The Future is Intelligent Advertising

We all live in times when consumers are being constantly targeted with tons of information, each step of the way. A lot of information that people need to digest on a daily basis is marketing-oriented – commercials on TV, billboards on the streets, advertising spots on the radio or streaming services, display ads on the websites and social media apps on their phones – you name it. Overcoming the oversaturation is a challenge that everyone who wants to have their product or their services sold, faces. The answer to this lies in intelligent advertising, also going by the name of ‘smart ads’.

Using the most recent developments from the world of artificial intelligence and automation, intelligent advertising is the industry that turns the quite ambiguous and highly subjective process of advertising into a process that is surprisingly predictable and far more efficient, as compared to the traditional advertising.

A Wakefield Research conducted in the first half of 2017 revealed that although 77% of polled marketers think that Artificial Intelligence is a critical trend in the industry, as much as 90% of them are currently *not* using it in their promotional activities – meaning that the adoption rate is very low, and oscillates around 10%, resulting in large budgets being misappropriated and vast opportunities being, simply, missed.

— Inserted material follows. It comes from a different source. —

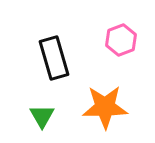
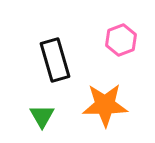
black rectangle: moved 1 px right, 2 px down
orange star: moved 2 px up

In order to satisfy the needs of the marketers and advertisers alike by reaching the intended audiences and target markets, ads need to be relevant and personal at the same time. As artificial intelligence can gather vast amounts of data and categorise it neatly, it is far easier to create content that is targeted and responsive – therefore suited towards the consumer’s needs, requirements and expectations – as opposed to being one-sided and aggressive.

Several characteristics of Intelligent Advertising, and indisputable advantages over the more traditional advertising forms – which can largely be seen as a ‘one-way communication’, sending information to the consumers without engaging in a conversation, are:

Hyper-targeting, as employed by Spotify amongst others, in their campaigns where the streaming behemoth dug deep into its vast user behaviour databanks to form the basis of a series of witty and irreverent outdoor slogans on large digital billboards throughout Europe and America (“Dear person who played ‘Sorry’ 42 times on Valentine’s Day, what did you do?”, “To the 1,235 guys who loved the “Girl’s Night” playlist this year, we love you.” and others);

Intelligent data use, e.g. a campaign for the movie “Baywatch” (released mid-2017), where displays were linked to weather forecasts and actual weather information, and used the data to tailor displayed messaging accordingly;

Great social and mobile integration – e.g. KFC’s campaign with Snapchat, where special codes located in publicly accessible places allowed people to unlock a unique filter and take a selfie as the brand’s mascot, The Colonel;

Interactivity, as employed by Netflix on their billboards: viewers could tweet in support of their favourite characters from the “Daredevil” series, who would then enact damage on rival characters’ billboards; A Women’s Aid billboard using facial recognition technology to heal an image of a woman’s bruised face the more people looked at the panel, as part of the organisation’s “Don’t turn a blind eye” campaign, or a Reebok outdoor ad with integrated speed camera, where people were encouraged to run past the ad in an attempt to beat a 10.5 mile an hour pace and win a pair of trainers.

These are just some of the trends and examples employing interactive displays and intelligent advertising, services also provided by BoldMind – and an ecosystem that will define the future.